Your instructions = Wherever a line in the data below holds "Cadeiras", copy that line.

*** Opening of Records to use ***

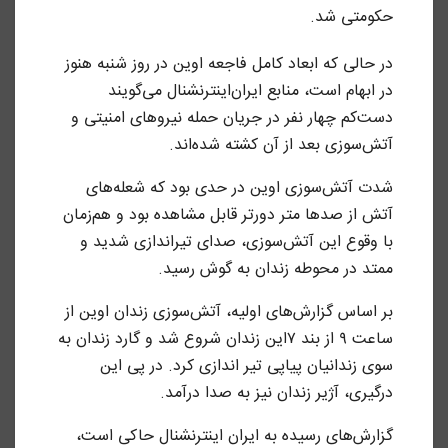
حکومتی شد.
در حالی که ابعاد کامل فاجعه اوین در روز شنبه هنوز
در ابهام است، منابع ایران‌اینترنشنال می‌گویند
دست‌کم چهار نفر در جریان حمله نیروهای امنیتی و
آتش‌سوزی بعد از آن کشته شده‌‌اند.
شدت آتش‌سوزی اوین در حدی بود که شعله‌های
آتش از صدها متر دورتر قابل مشاهده بود و هم‌زمان
با وقوع این آتش‌سوزی، صدای تیراندازی شدید و
ممتد در محوطه زندان به گوش رسید.
بر اساس گزارش‌های اولیه، آتش‌سوزی زندان اوین از
ساعت ۹ از بند ۷این زندان شروع شد و گارد زندان به
سوی زندانیان پیاپی تیر اندازی کرد. در پی این
درگیری، آژیر زندان نیز به صدا درآمد.
گزارش‌های رسیده به ایران اینترنشنال حاکی است،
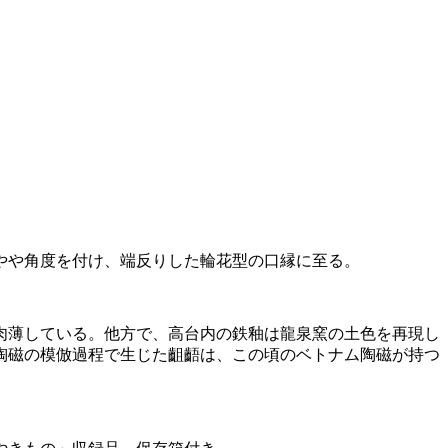
やや角度を付け、端反りした輪花型の口縁に至る。
肉薄している。他方で、高台内の鉄釉は龍泉窯の土色を再現し
陶磁の模倣過程で生じた齟齬は、この頃のベトナム陶磁が持つ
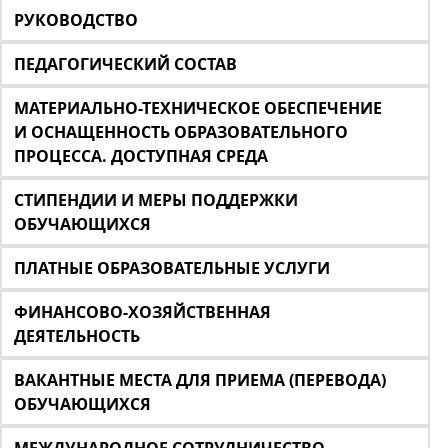
РУКОВОДСТВО
ПЕДАГОГИЧЕСКИЙ СОСТАВ
МАТЕРИАЛЬНО-ТЕХНИЧЕСКОЕ ОБЕСПЕЧЕНИЕ
И ОСНАЩЕННОСТЬ ОБРАЗОВАТЕЛЬНОГО
ПРОЦЕССА. ДОСТУПНАЯ СРЕДА
СТИПЕНДИИ И МЕРЫ ПОДДЕРЖКИ
ОБУЧАЮЩИХСЯ
ПЛАТНЫЕ ОБРАЗОВАТЕЛЬНЫЕ УСЛУГИ
ФИНАНСОВО-ХОЗЯЙСТВЕННАЯ
ДЕЯТЕЛЬНОСТЬ
ВАКАНТНЫЕ МЕСТА ДЛЯ ПРИЕМА (ПЕРЕВОДА)
ОБУЧАЮЩИХСЯ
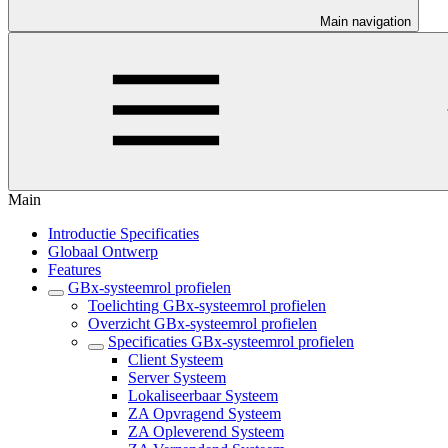
Main navigation
Main
Introductie Specificaties
Globaal Ontwerp
Features
GBx-systeemrol profielen
Toelichting GBx-systeemrol profielen
Overzicht GBx-systeemrol profielen
Specificaties GBx-systeemrol profielen
Client Systeem
Server Systeem
Lokaliseerbaar Systeem
ZA Opvragend Systeem
ZA Opleverend Systeem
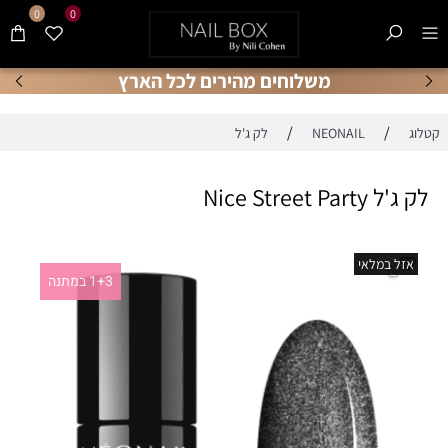
0
0
משלוחים מהירים לכל הארץ
/
/
קטלוג
NEONAIL
לק ג'ל
לק ג'ל Nice Street Party
אזל במלאי
1+3 במתנה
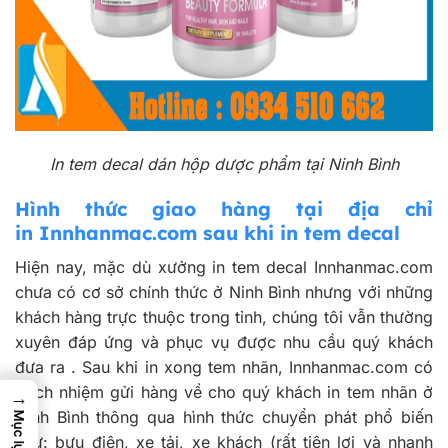
In tem decal dán hộp dược phẩm tại Ninh Bình
Hình thức giao hàng tại địa chỉ
in
Innhanmac.com
sau khi in tem decal
Hiện nay, mặc dù xưởng in tem decal Innhanmac.com
chưa có cơ sở chính thức ở Ninh Bình nhưng với những
khách hàng trực thuộc trong tỉnh, chúng tôi vẫn thường
xuyên đáp ứng và phục vụ được nhu cầu quý khách
đưa ra . Sau khi in xong tem nhãn, Innhanmac.com có
trách nhiệm gửi hàng về cho quý khách in tem nhãn ở
→
Ninh Bình thông qua hình thức chuyển phát phổ biến
Mục lục
như: bưu điện, xe tải, xe khách (rất tiện lợi và nhanh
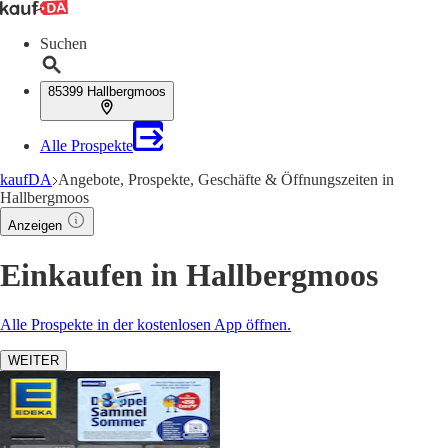
Suchen
85399 Hallbergmoos
Alle Prospekte
kaufDA
Angebote, Prospekte, Geschäfte & Öffnungszeiten in
Hallbergmoos
Anzeigen
Einkaufen in Hallbergmoos
Alle Prospekte in der kostenlosen App öffnen.
WEITER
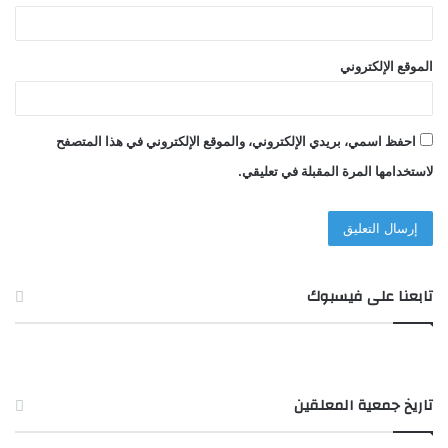
الموقع الإلكتروني
احفظ اسمي، بريدي الإلكتروني، والموقع الإلكتروني في هذا المتصفح
لاستخدامها المرة المقبلة في تعليقي.
تابعنا على فيسبوك
تاريخ جمعية المعلقين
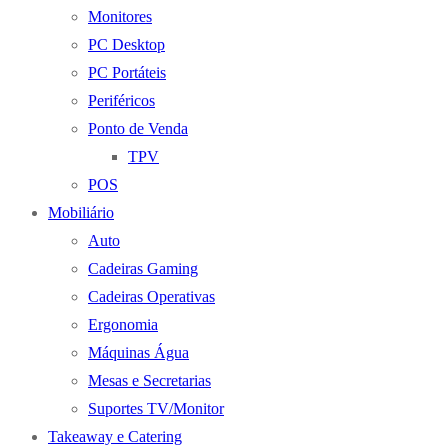
Monitores
PC Desktop
PC Portáteis
Periféricos
Ponto de Venda
TPV
POS
Mobiliário
Auto
Cadeiras Gaming
Cadeiras Operativas
Ergonomia
Máquinas Água
Mesas e Secretarias
Suportes TV/Monitor
Takeaway e Catering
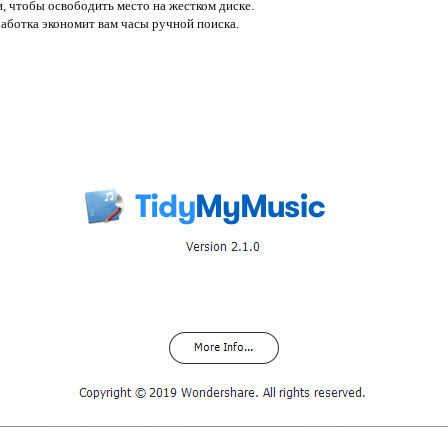
, чтобы освободить место на жестком диске.
аботка экономит вам часы ручной поиска.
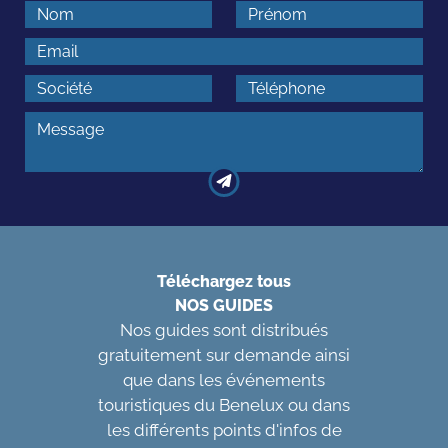
Téléchargez tous
NOS GUIDES
Nos guides sont distribués
gratuitement sur demande ainsi
que dans les événements
touristiques du Benelux ou dans
les différents points d'infos de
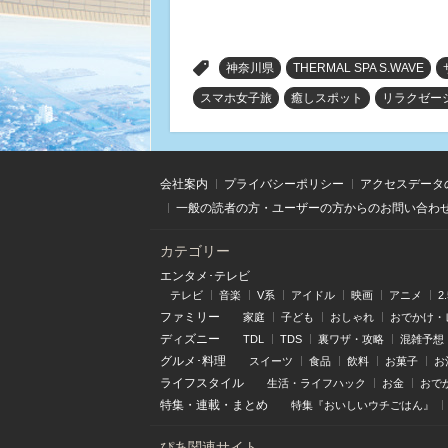
>
神奈川県
THERMAL SPA S.WAVE
スマホ女子旅
癒しスポット
リラクゼー
会社案内
プライバシーポリシー
アクセスデータ
一般の読者の方・ユーザーの方からのお問い合わ
カテゴリー
エンタメ･テレビ
テレビ
音楽
V系
アイドル
映画
アニメ
2
ファミリー
家庭
子ども
おしゃれ
おでかけ・
ディズニー
TDL
TDS
裏ワザ・攻略
混雑予想
グルメ･料理
スイーツ
食品
飲料
お菓子
お
ライフスタイル
生活・ライフハック
お金
おで
特集
・
連載
・
まとめ
特集『おいしいウチごはん』
ぴあ関連サイト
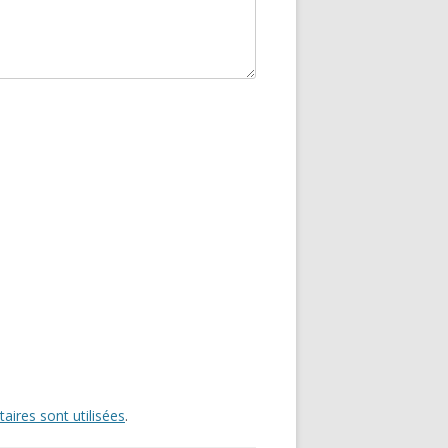
ires sont utilisées
.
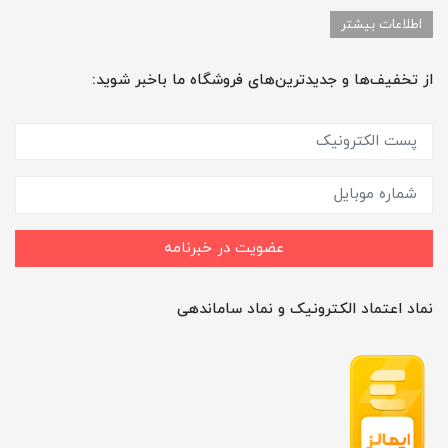
اطلاعات بیشتر
از تخفیف‌ها و جدیدترین‌های فروشگاه ما باخبر شوید:
عضویت در خبرنامه
نماد اعتماد الکترونیک و نماد ساماندهی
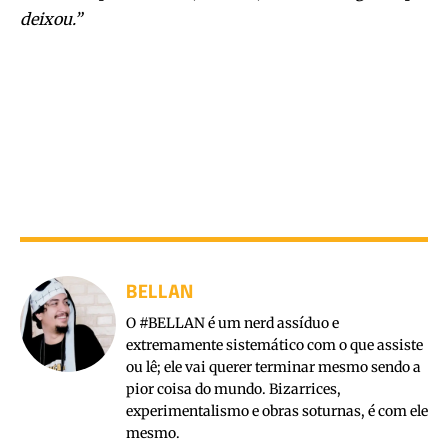
deixou.”
BELLAN
O #BELLAN é um nerd assíduo e
extremamente sistemático com o que assiste
ou lê; ele vai querer terminar mesmo sendo a
pior coisa do mundo. Bizarrices,
experimentalismo e obras soturnas, é com ele
mesmo.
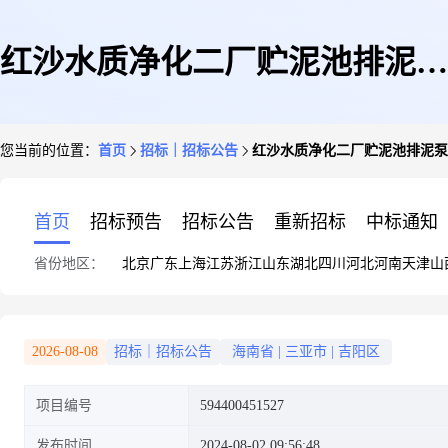
红沙水质净化二厂贮泥池排泥泵
您当前的位置：
首页
招标｜招标公告
红沙水质净化二厂贮泥池排泥泵
采购
首页
招标预告
招标公告
重新招标
中标通知
省份地区：
北京
广东
上海
江苏
浙江
山东
湖北
四川
河北
河南
天津
山
2026-08-08
招标｜招标公告
海南省
|
三亚市
|
吉阳区
项目编号
594400451527
发布时间
2024-08-02 09:56:48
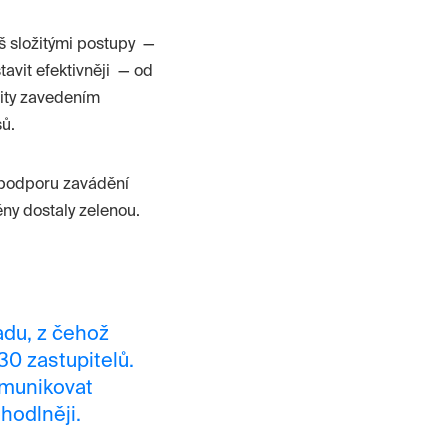
iš složitými postupy —
stavit efektivněji — od
vity zavedením
ů.
 podporu zavádění
ny dostaly zelenou.
adu, z čehož
30 zastupitelů.
munikovat
hodlněji.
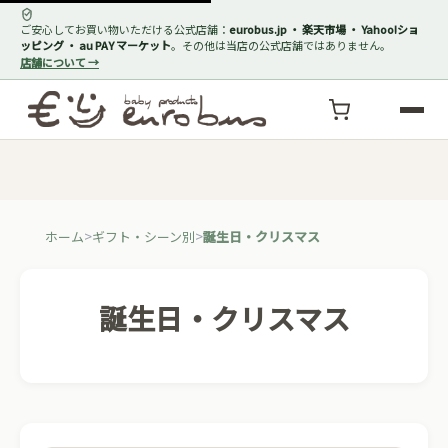
ご安心してお買い物いただける公式店舗：
eurobus.jp ・ 楽天市場 ・ Yahoo!ショ
ッピング ・ au PAY マーケット
。その他は当店の公式店舗ではありません。
店舗について →
ホーム
ギフト・シーン別
誕生日・クリスマス
誕生日・クリスマス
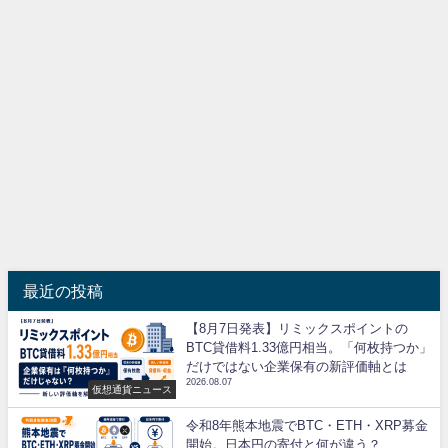
最近の投稿
【8月7日発表】リミックスポイントの
BTC貸借料1.33億円相当。「何枚持つか」
だけではない企業保有の新評価軸とは
2026.08.07
仮想通貨ニュース
令和8年熊本地震でBTC・ETH・XRP募金
開始。日本円の寄付と何が違う？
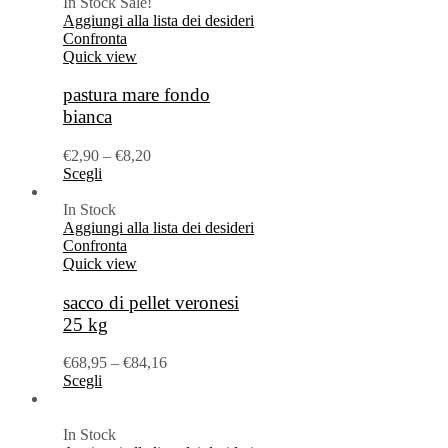
In Stock
Sale!
Aggiungi alla lista dei desideri
Confronta
Quick view
pastura mare fondo
bianca
€
2,90
–
€
8,20
Scegli
In Stock
Aggiungi alla lista dei desideri
Confronta
Quick view
sacco di pellet veronesi
25 kg
€
68,95
–
€
84,16
Scegli
In Stock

*** Close of Records to use ***

Exercise answer =
Cadeiras Gaming
Cadeiras Operativas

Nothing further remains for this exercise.